Basic metabolic studies
Biochemical studies were performed to filter out the metabolite imbalance in body fluids, usually blood (plasma/serum) or urine, but also in cerebrospinal fluid (CSF). Special tests of enzyme function (either in leukocytes, skin fibroblasts, liver, or muscle) are also used in certain circumstances. In the US, newborn screens incorporate biochemical tests to screen for treatable conditions such as galactosemia and phenylketonuria (PKU). Patients presumed to have metabolic conditions may undergo the following tests:
- Quantitative amino acid analysis is usually performed using a ninhydrin reaction, followed by liquid chromatography to measure the amount of amino acid in the sample (either urine, plasma/serum, or CSF). Amino acid measurements in plasma or serum are used in the evaluation of metabolic disorders of amino acids such as urea cycle disorders, maple syrup urine, and PKU. Measurement of amino acids in urine can be useful in the diagnosis of cystinuria or renal Fanconi syndrome as seen in cystinosis.
- The analysis of urine organic acids can be done using quantitative or qualitative methods, but in both cases these tests are used to detect abnormal organic acid excretion. These compounds are usually produced during the body metabolism of amino acids and odd-chain fatty acids, but accumulate in patients with certain metabolic conditions.
- The combination profile of acylcarnitine detects compounds such as organic acids and fatty acids that are conjugated to carnitine. This test is used to detect disorders involving fatty acid metabolism, including MCAD.
- Pyruvate and lactate are byproducts of normal metabolism, especially during anaerobic metabolism. These compounds usually accumulate during exercise or ischemia, but also increase in patients with impaired pyruvate metabolism or mitochondrial disorders.
- Ammonia is the end product of amino acid metabolism and converted in the liver to urea through a series of enzymatic reactions called urea cycles. Elevated ammonia can be detected in patients with urea cycle disorders, as well as other conditions involving liver failure.
- The testing enzyme is performed for various metabolic disorders to confirm a suspected diagnosis based on screening tests.
Molecular studies
- DNA sequencing is used to directly analyze a series of DNA genomes from a particular gene. In general, only parts of the gene encode the expressed protein (exon) and a small number of untranslated regions and the analyzed introns. Therefore, although these tests are very specific and sensitive, they do not routinely identify all the mutations that can cause the disease.

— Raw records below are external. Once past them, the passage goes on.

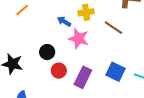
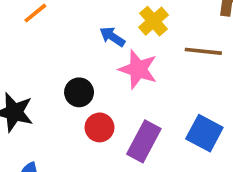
yellow cross: (86, 12) -> (154, 21), turned -35
brown line: (113, 28) -> (203, 51), turned -30

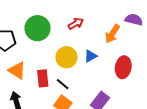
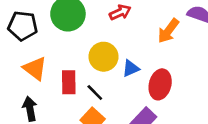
blue triangle: (91, 56) -> (131, 68), moved
red ellipse: (123, 67) -> (160, 84), moved

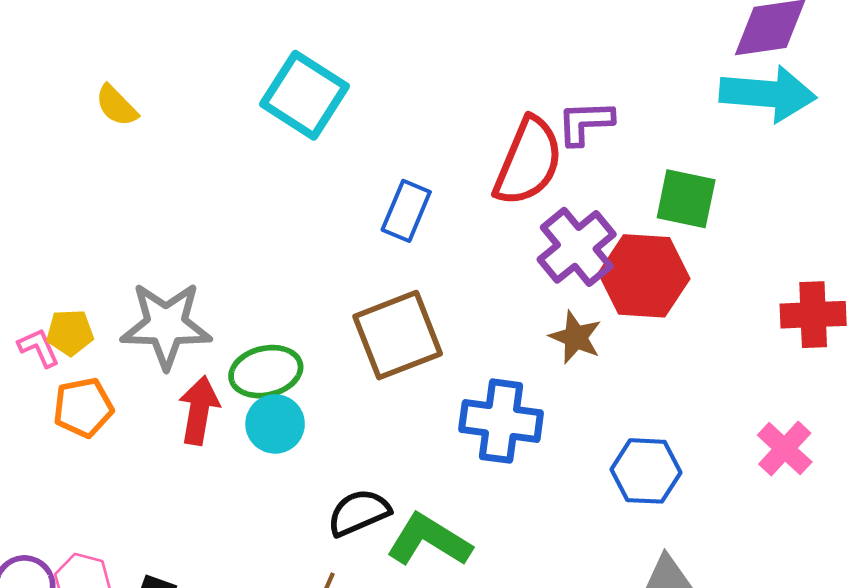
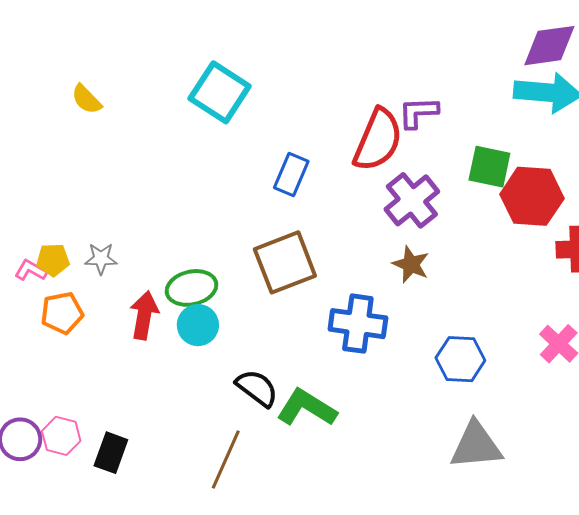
red hexagon: (644, 276) -> (532, 196), moved
gray star: (166, 325) -> (101, 259), moved, size x0.5
pink L-shape: (39, 348) -> (31, 270), turned -36
black semicircle: (359, 513) -> (257, 388), turned 60

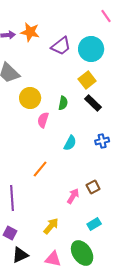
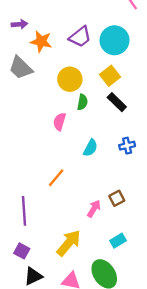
orange star: (30, 32) -> (41, 41), moved
yellow circle: (30, 98) -> (70, 79), moved
yellow arrow: (51, 226) -> (69, 243), size x1.4

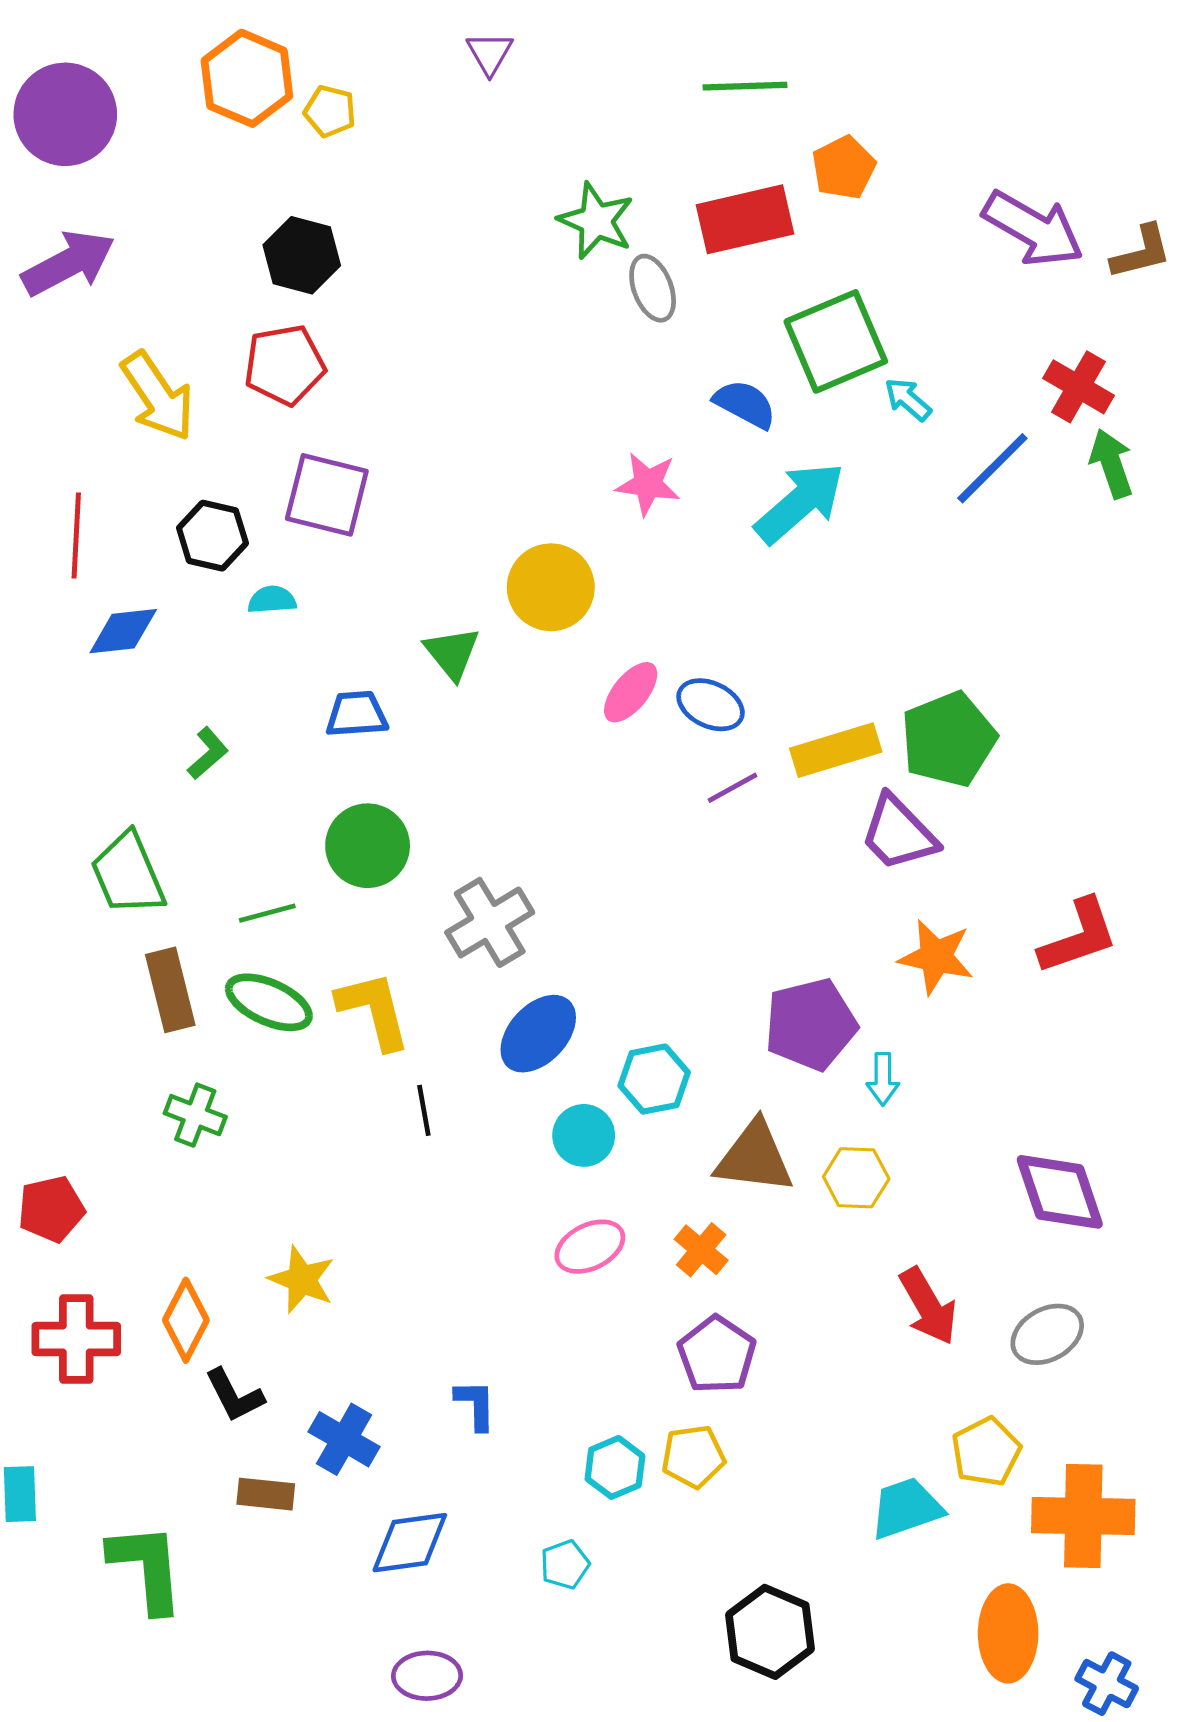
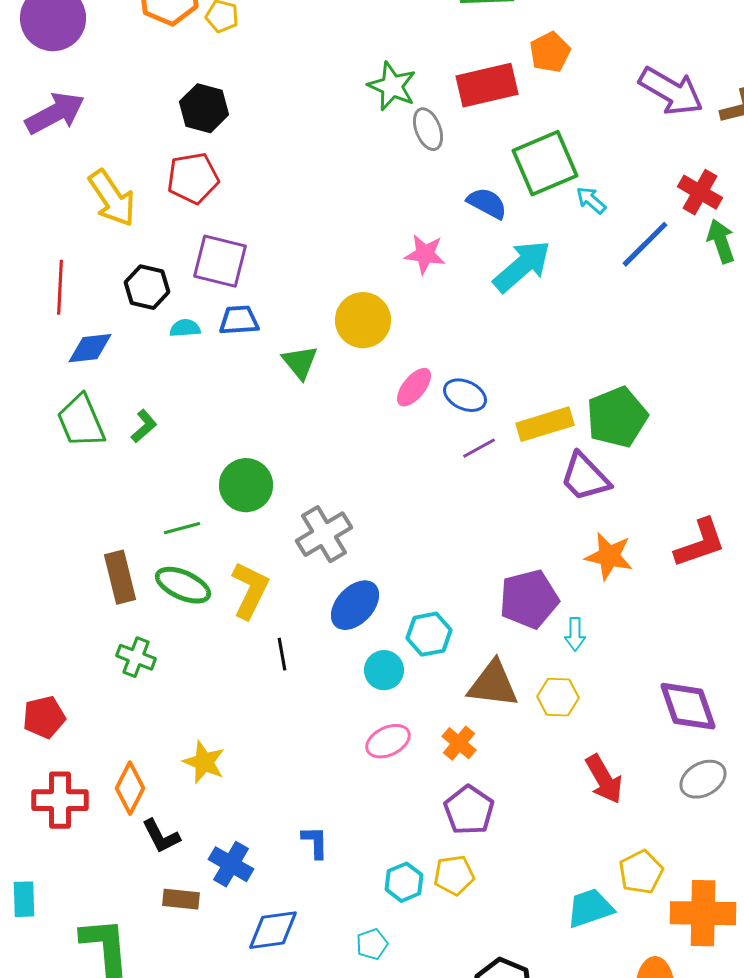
blue trapezoid: (357, 714) -> (239, 320), moved
green trapezoid: (128, 874) -> (81, 421), moved
yellow L-shape: (374, 1010) -> (250, 590), turned 40
gray ellipse: (1047, 1334) -> (703, 779), moved

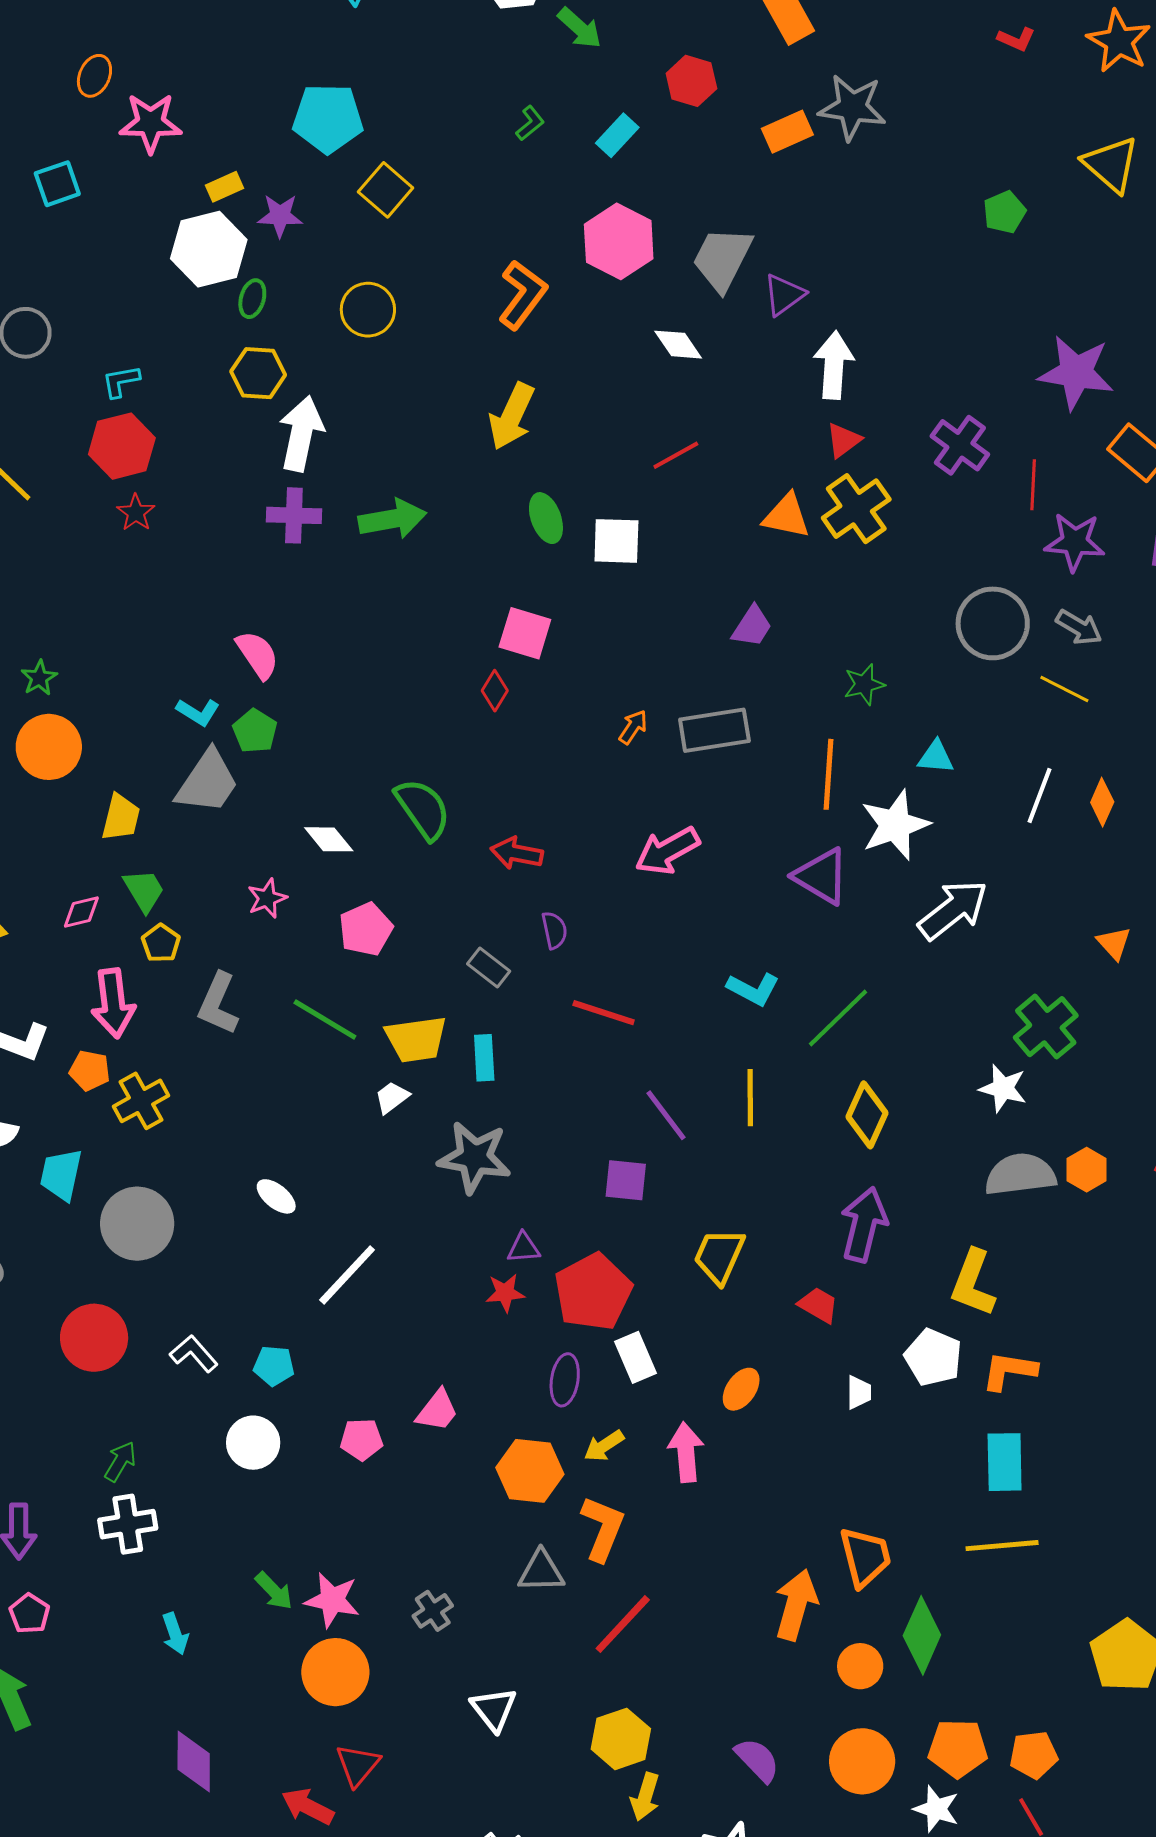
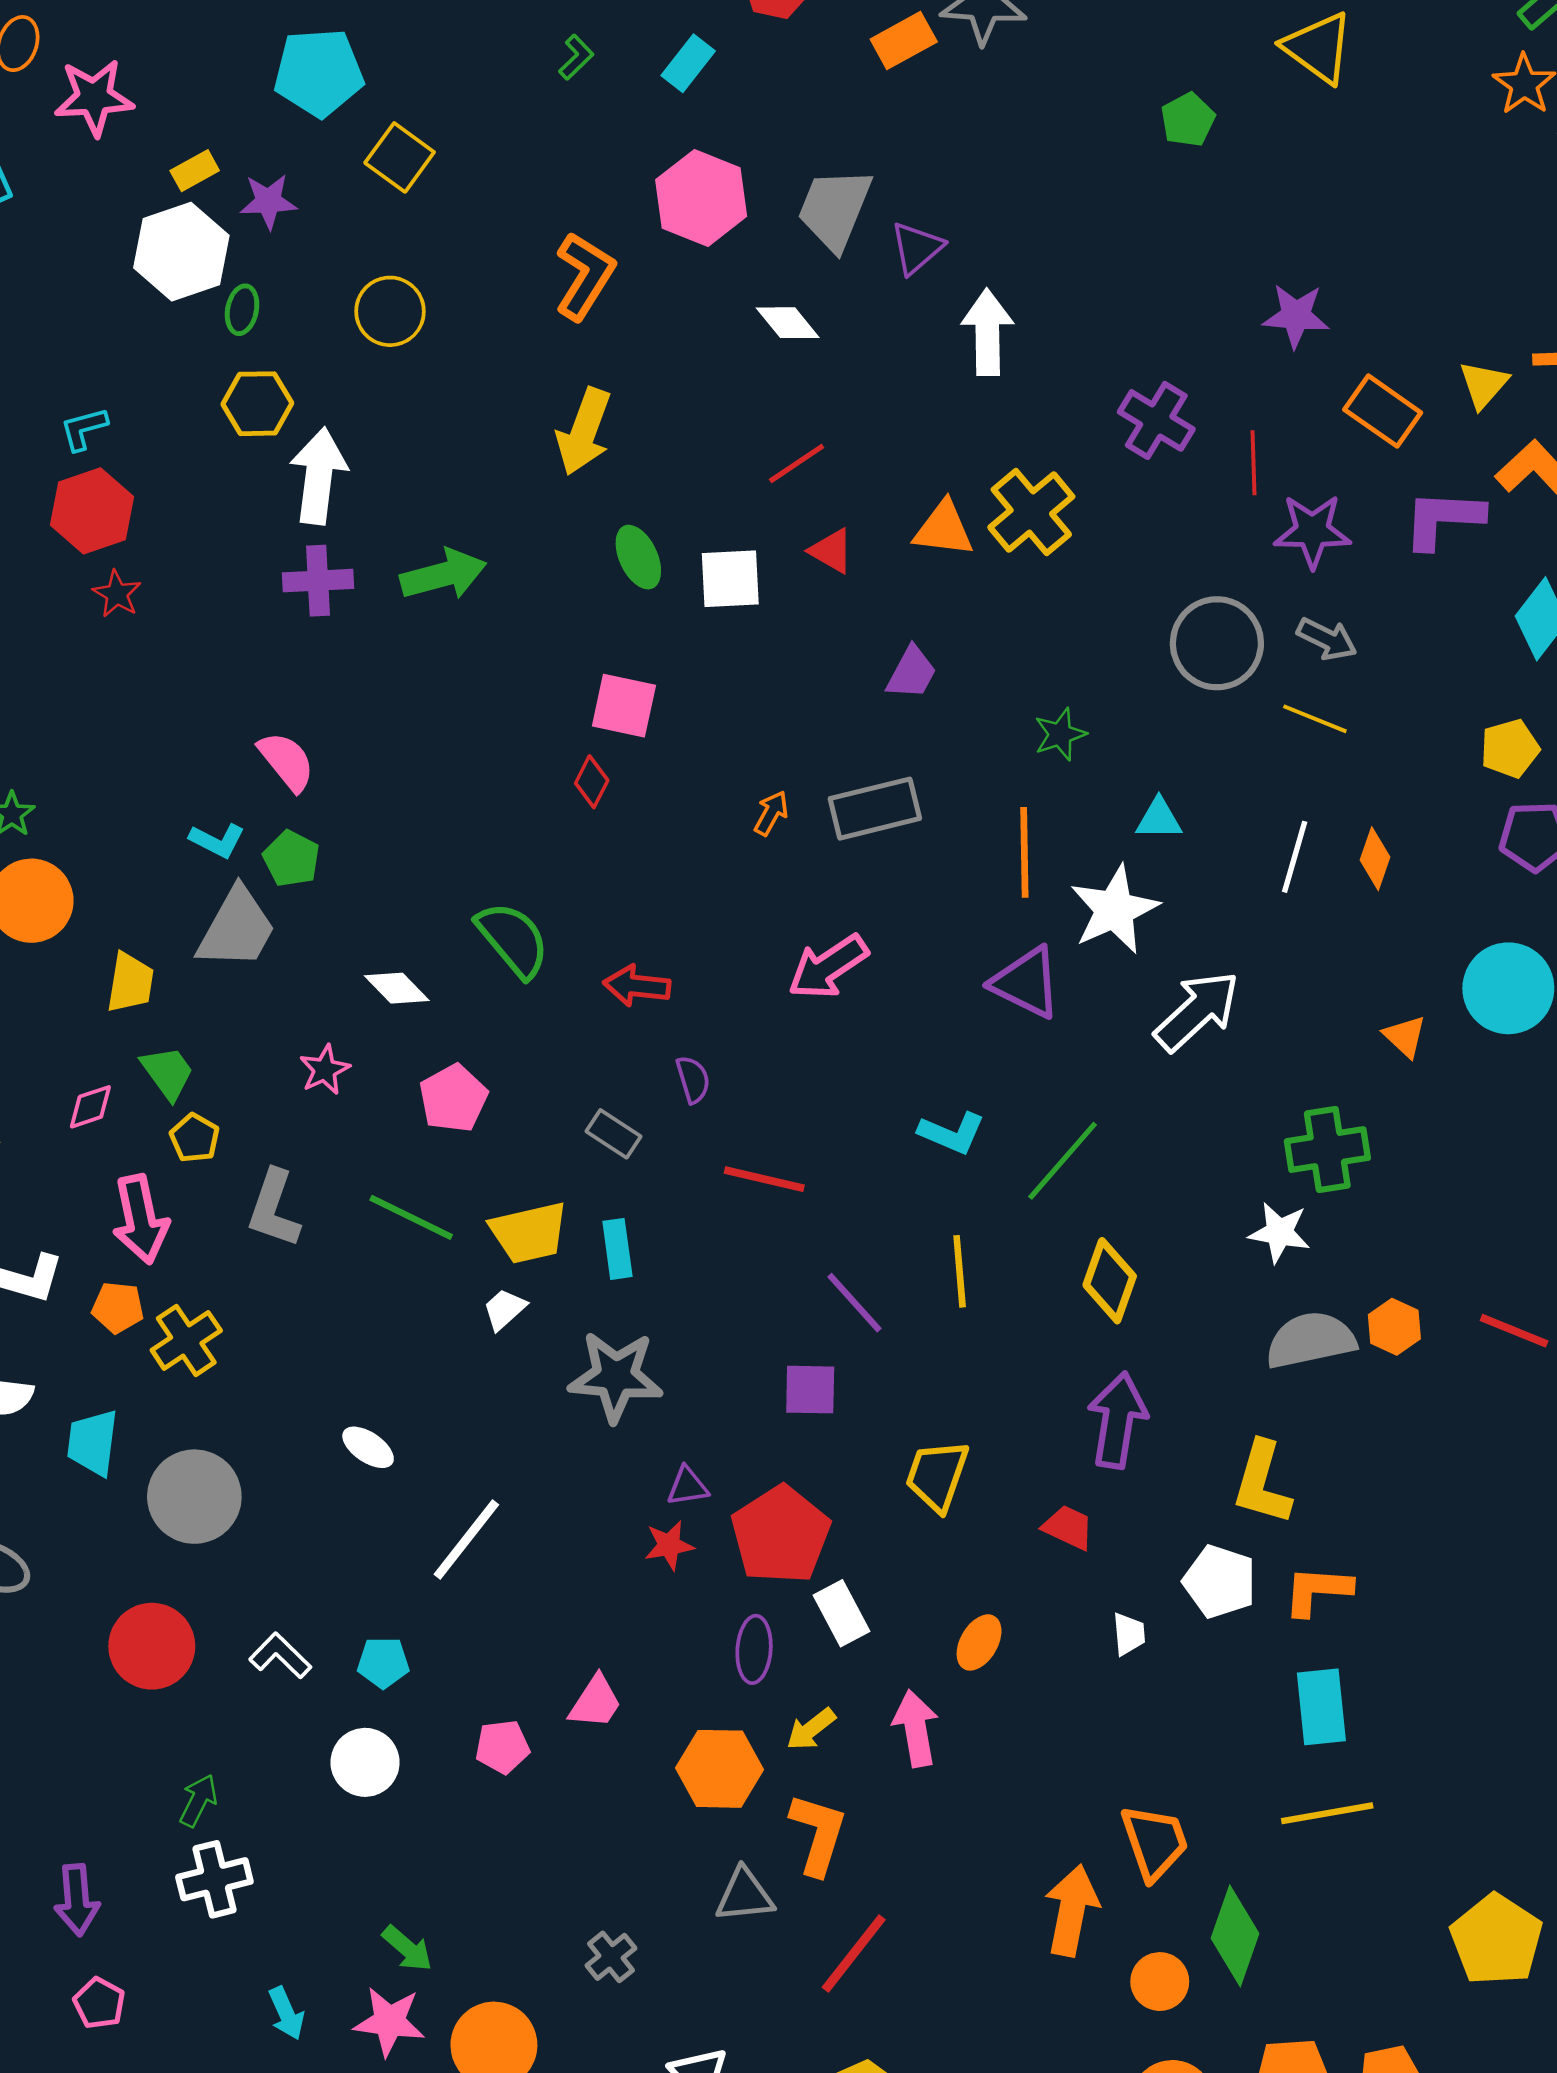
purple star: (1076, 373) -> (1296, 316), size x0.7
red triangle: (843, 440) -> (831, 551), moved, turned -48
green cross: (1046, 1027) -> (1327, 1150), turned 36
pink star: (332, 1600) -> (389, 2021), moved

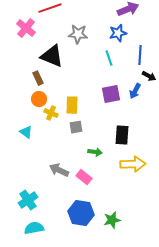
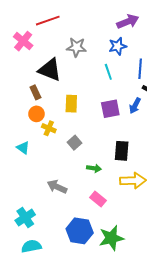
yellow rectangle: (72, 105) -> (71, 104), moved
gray square: (76, 127) -> (74, 143), turned -32
pink rectangle: (84, 177) -> (98, 199), moved
green star: (112, 220) -> (111, 238), size x1.4

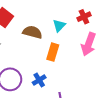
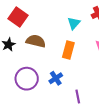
brown semicircle: (32, 32) -> (36, 41), moved

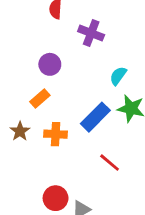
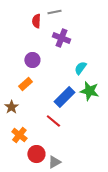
orange cross: (56, 134) -> (19, 135), moved, turned 35
red line: (110, 163) -> (53, 121), moved

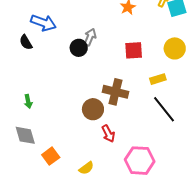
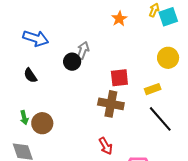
black semicircle: (26, 42) -> (30, 75), moved
red square: (134, 50) -> (119, 78), moved
brown circle: (93, 109) -> (42, 123), moved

- DNA methylation analysis is used to diagnose certain genetic disorders caused by impaired epigenetic mechanisms such as genomic inclusion and uniparental disomy.
- Southern blotting is the first basic technique for detection of DNA fragments separated by size through gel electrophoresis and detected using radiolabel probes. This test is routinely used to detect deletion or duplication in conditions such as Duchenne muscular dystrophy but is being replaced by comparative comparison comparative genomic comparison techniques. Southern blotting is still useful in the diagnosis of disorders caused by trinucleotide repeats.
- Short tandem repetition is a unique marker that can be used to define a haplotype and is used in identity testing for maternal cell contamination.
Treatment
Every cell of the body contains information of offspring (DNA) that is enclosed in a structure called a chromosome. Because genetic syndromes are usually the result of chromosomal or gene changes, no treatment is available today that can improve the genetic changes in every cell of the body. Therefore, there is currently no "cure" for genetic disorders. However, for many genetic syndromes there are treatments available to manage the symptoms. In some cases, especially congenital metabolic error, the disease mechanism is well understood and offers potential for food and medical management to prevent or reduce long-term complications. In other cases, infusion therapy is used to replace missing enzymes. Current research is actively looking to use gene therapy or other new drugs to treat certain genetic disorders.
Management of metabolic disorders
In general, metabolic disorders arise from deficiency of enzymes that interfere with normal metabolic pathways. For example, in the hypothetical example:
A --- & gt; B --- & gt; C --- & gt; D AAAA --- & gt; BBBBBB --- & gt; CCCCCCCCCC --- & gt; (nod)   X¡Â X Y Z Z Y (no Z)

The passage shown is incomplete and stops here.